PRETORIA – The death of Nelson Mandela on December 5th at the age of 95 and after prolonged bouts of illness hardly came as a surprise to most South Africans. It was a gentle touchdown to a hard reality that years earlier had vexed many: what will happen when Madiba goes? What will we do?
Had he died suddenly while still president, or in dubious circumstances when he was obviously in robust health, the fears that still raw social tensions would erupt violently would seem grounded.
But Madiba’s decline allowed for a sense of placid transition between him being here and no longer with us. Feelings of loss more readily mix with a sense of affirmation.
This is the mood at many of the township and village gatherings held over the last few days. Though the country faces massive challenges to end poverty, inequality and underdevelopment, it has come a long way on these counts, and Mandela is readily associated with the good that has happened.
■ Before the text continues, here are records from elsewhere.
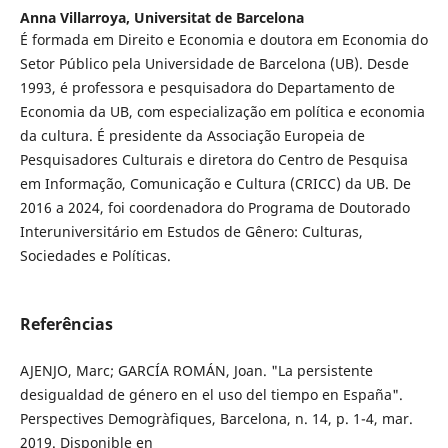
Anna Villarroya,
Universitat de Barcelona
É formada em Direito e Economia e doutora em Economia do
Setor Público pela Universidade de Barcelona (UB). Desde
1993, é professora e pesquisadora do Departamento de
Economia da UB, com especialização em política e economia
da cultura. É presidente da Associação Europeia de
Pesquisadores Culturais e diretora do Centro de Pesquisa
em Informação, Comunicação e Cultura (CRICC) da UB. De
2016 a 2024, foi coordenadora do Programa de Doutorado
Interuniversitário em Estudos de Gênero: Culturas,
Sociedades e Políticas.
Referências
AJENJO, Marc; GARCÍA ROMÁN, Joan. "La persistente
desigualdad de género en el uso del tiempo en España".
Perspectives Demogràfiques, Barcelona, n. 14, p. 1-4, mar.
2019. Disponible en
This all contrasts with the wall-to-wall TV and radio tributes broadcast unrelentingly. They tend to offer a teary send-off for Mandela, steeped in muzak, the touchy-feely bromides of celebrities, and cursory historical accounts that gloss over Mandela’s radical career.
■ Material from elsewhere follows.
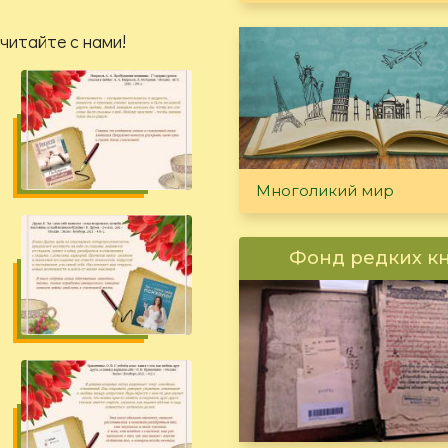
читайте с нами!
Многоликий мир
Фонд редких к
But on the street, outside the Mandela homes in Soweto and Johannesburg, people gathered to sing freedom songs, and to dance (you can’t do the one without the other). The same has been happening in other parts of the country, in townships and villages.
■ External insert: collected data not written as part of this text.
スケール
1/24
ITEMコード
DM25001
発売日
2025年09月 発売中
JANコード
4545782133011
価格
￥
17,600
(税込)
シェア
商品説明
People packed the stadium in the far-flung Limpopo rural township of Malamulele in the north of the country on Sunday. The atmosphere was hardly sombre, and all the more poignant for its mix of mourning and celebration of a revolutionary life that helped win South Africa its freedom from apartheid.
It’s not all raucous celebration. Many areas are quiet as daily life goes on, though less frenetically than usual. People are taking things in their stride.
In the once staunchly white working-class suburb of Pretoria North, just outside South Africa’s administrative capital, the congregations of the Dutch Reformed Church held services and to commemorate Mandela’s achievements. These began the day after the announcement of his death.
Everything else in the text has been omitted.